Nassira Belloula chante l’histoire d’une région de résonances profondes,
mais des résonances encore trop peu répercutées par les écrivains
algériens. Terre des femmes est le genre de récit où la réalité et la
fiction se mêlent et s’entremêlent sur fond d’épopée et de tragédie. La
condition humaine (la femme en particulier) constitue la trame de ce
récit palpitant et par lequel l’auteure a su capter le temps passé et le
coucher brillamment sur papier. Ce roman historique propose, en effet,
un voyage dans le temps (de 1847 à 1960) et dans l’espace (les Aurès) à
travers cinq générations de personnages féminins issus de la même lignée
maternelle. Démarche toute nouvelle pour un auteur que cette saga
aurésienne. Les six héroïnes sont des personnages fictifs, mais les
données factuelles (historiques, sociologiques, culturelles,
ethnographiques ou anthropologiques) sont bien réelles. Elles se
prénomment Zwina, Tafsut, Yélli, Tadla, Aldjia et Nara. Elles ont
travaillé le passage du témoin, une génération après l’autre, sur un
parcours de plus d’un siècle. Chacune est racontée dans un chapitre du
livre, ce qui représente l’histoire d’une vie et susceptible, d’une
certaine manière, de se suffire à elle-même. Elles sont, en même temps,
les chaînons indissociables d’une évolution diachronique de l’histoire.

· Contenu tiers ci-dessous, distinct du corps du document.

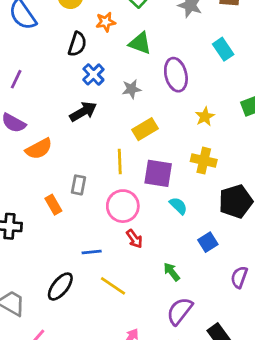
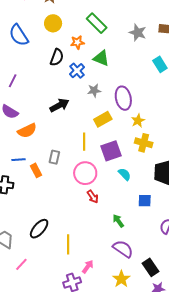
blue cross: (93, 74) -> (77, 71), moved
purple ellipse: (176, 75) -> (123, 98), moved
yellow star: (205, 117) -> (138, 121), moved
purple square: (158, 173) -> (111, 151), turned -30
blue square: (208, 242) -> (145, 201), turned 32
blue line: (92, 252) -> (19, 160), moved
yellow line: (113, 286) -> (68, 244), moved, turned 54
purple semicircle: (180, 311) -> (123, 249), turned 85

Le roman est structuré comme une fresque murale, offrant un tableau
d’ensemble d’une société, d’une époque. Assemblage de pièces à la fois
variées et en harmonie, comme si le récit racontait la même chose de
manière différente. Quant à l’imaginaire déployant ses ailes autour de
représentations réalistes, il est le liant qui densifie l’action
dramatique et lui assure son intensité. Processus complexe que de
construire une fiction à partir de beaucoup de vérités. C’est par un
signe arbitraire véhiculé par la culture, mais un signe à forte charge
symbolique, que Nassira Belloula invite le lecteur à entrer dans le
récit. Le sang en l’occurrence. Zwina, première femme de la lignée, en
jeu dans des circonstances particulièrement violentes. Nous sommes au
«village de Nara, dans ce vaste pays des Chaouis, un soir de printemps
de l’an 1847». Ce soir-là dans la forêt, Zwina est marquée à jamais par
le viol subi puis par la vision de son bourreau égorgé par son
frère. «Des années durant, lui sembla-t-il, le sang de l’homme
responsable de sa honte et de sa souffrance était resté incrusté dans
les ongles de ses orteils, l’obligeant à le masquer avec du henné, mais
c’était la marque de la damnation, diront les villageois.» C’est plutôt
le signe qui allait la distinguer, la révéler, la forger pour en faire
un être d’exception.
A partir de cette violence symbolique commence la saga et se construit
le roman où chaque personnage forme un fragment de la grande épopée de
ces femmes aurésiennes.
Progressivement, Zwina se révèle au travers de l’évolution de l’action. Nassira
Belloula décrit un personnage en mouvement, tout en alternant les
scènes, les descriptions et le rappel de faits historiques appuyés par
des citations référencées. Les détails authentiques et le cadre de
façon générale (les Aurès) impulsent, gouvernent l’histoire de l’héroïne
et de ses descendantes. D’autres détails significatifs, visuels,
sensuels, individualisés et personnifiés tissent tout un réseau
d’émotions entrecroisées et qui sont la source de pareille dynamique.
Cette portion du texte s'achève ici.